【航空機関士】(こうくうきかんし)

旅客機貨物機など、複数のエンジンを搭載する大型機に搭乗し、主にエンジンの運転監視や関連機器の調整などにあたる乗員。
英語標記では"Flight Engineer(フライトエンジニア)"と呼ばれている。

航空機の大型化に伴い、それに搭載される機器も増加することになったが、その分、それらの機器の運転状況を表示する計器の数も増加してしまい、パイロットが飛行中に全ての計器を監視することは難しくなった。
また、かつてはエンジンの信頼性も低く、同じ機体に取り付けられたエンジンでも個体ごとに回転数が異なることも珍しくなかった。
そこで、パイロットの負担を減らすべく、主に動力系関連の計器の監視や機器の運転調整を受け持つ乗員として設定されたのがこの職種である。
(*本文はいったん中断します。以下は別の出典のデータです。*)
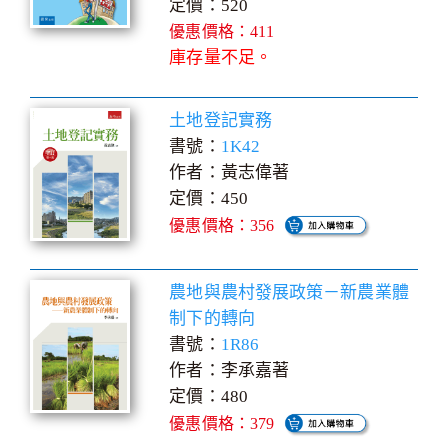
定價：520
優惠價格：411
庫存量不足。
土地登記實務
書號：
1K42
作者：黃志偉著
定價：450
優惠價格：356
農地與農村發展政策－新農業體
制下的轉向
書號：
1R86
作者：李承嘉著
定價：480
優惠價格：379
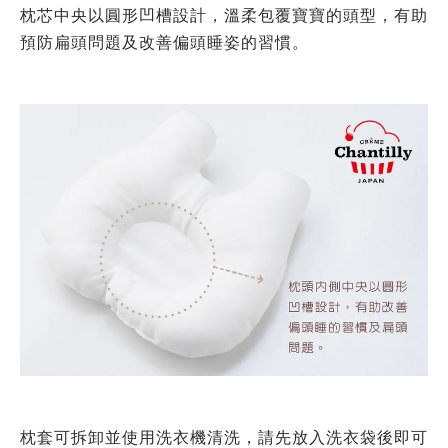
枕芯中央以圓形凹槽設計，溫柔包覆寶寶的頭型，有助
預防扁頭問題及改善偏頭睡姿的習慣。
枕套可拆卸並使用洗衣機清洗，請先放入洗衣袋後即可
日本の航空法においては、「航空機に乗り組み、操縦装置を除く発動機及び機体の取扱を行う資格」と定義され、同法第65条にて「構造上、操縦者だけでは発動機及び機体の完全な取扱いができない航空機」には乗り組ませなければならない*1としている。
このため、本来の業務であるエンジン及びその関連機器の運転監視のほか、フラップの昇降やランディングギアの出し入れ、スロットルレバーの操作を機長副操縦士に代わって行うことができ、また、機長副操縦士ともに余裕のない場合は通信も行うことができる。
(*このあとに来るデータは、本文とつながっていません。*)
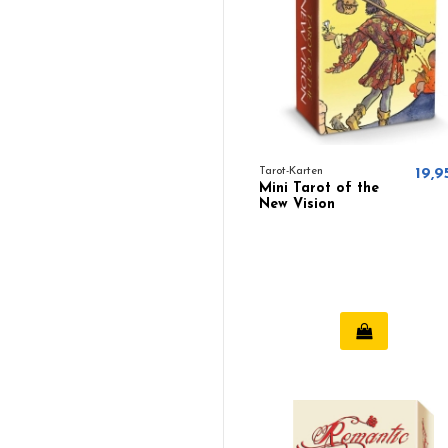
Tarot-Karten
19,9
Mini Tarot of the
New Vision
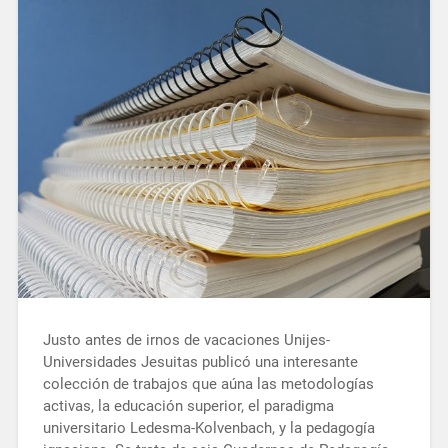
Justo antes de irnos de vacaciones Unijes-
Universidades Jesuitas publicó una interesante
colección de trabajos que aúna las metodologías
activas, la educación superior, el paradigma
universitario Ledesma-Kolvenbach, y la pedagogía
大型機の運航には欠かせない乗員として活躍してきたが、20世紀末期以後、航空機のアビオニクスの発達と機器の信頼性向上(殊にグラスコックピットの実用化)に伴い、パイロットが全ての計器を常時監視する必要がなくなり(必要なときに必要な情報をディスプレイに呼び出して表示する)、また、エンジンの運転制御もコンピュータに移行したため、急速に活躍の場を失い、2009年7月の日本航空におけるクラシックジャンボ*2の退役に伴って、日本の民間航空業界から姿を消すことになった。

航空機関士(自衛隊)

上記の通り、日本の民間航空業界では(国内線・国際線問わず)全ての機体が2マンクルー方式に移行したため、「航空機関士」という職種は姿を消すことになったが、自衛隊では「部内限りの資格(航空士)」として、現在でもこの職種の乗員が存在している。
(航空法に定めた資格との共通性はないため、民間航空業界では通用しない)

自衛隊では以下の機体に搭乗している。

関連:2マンクルー 3マンクルー 4マンクルー 5マンクルー グラスコックピット


*1 かつてこの条には「4基以上の発動機を有する航空機」「3基の発動機を有し、且つ、35,000kg以上の最大離陸重量を有する航空機」という項目もあった。
*2 B747のうち、-300型までのタイプの通称。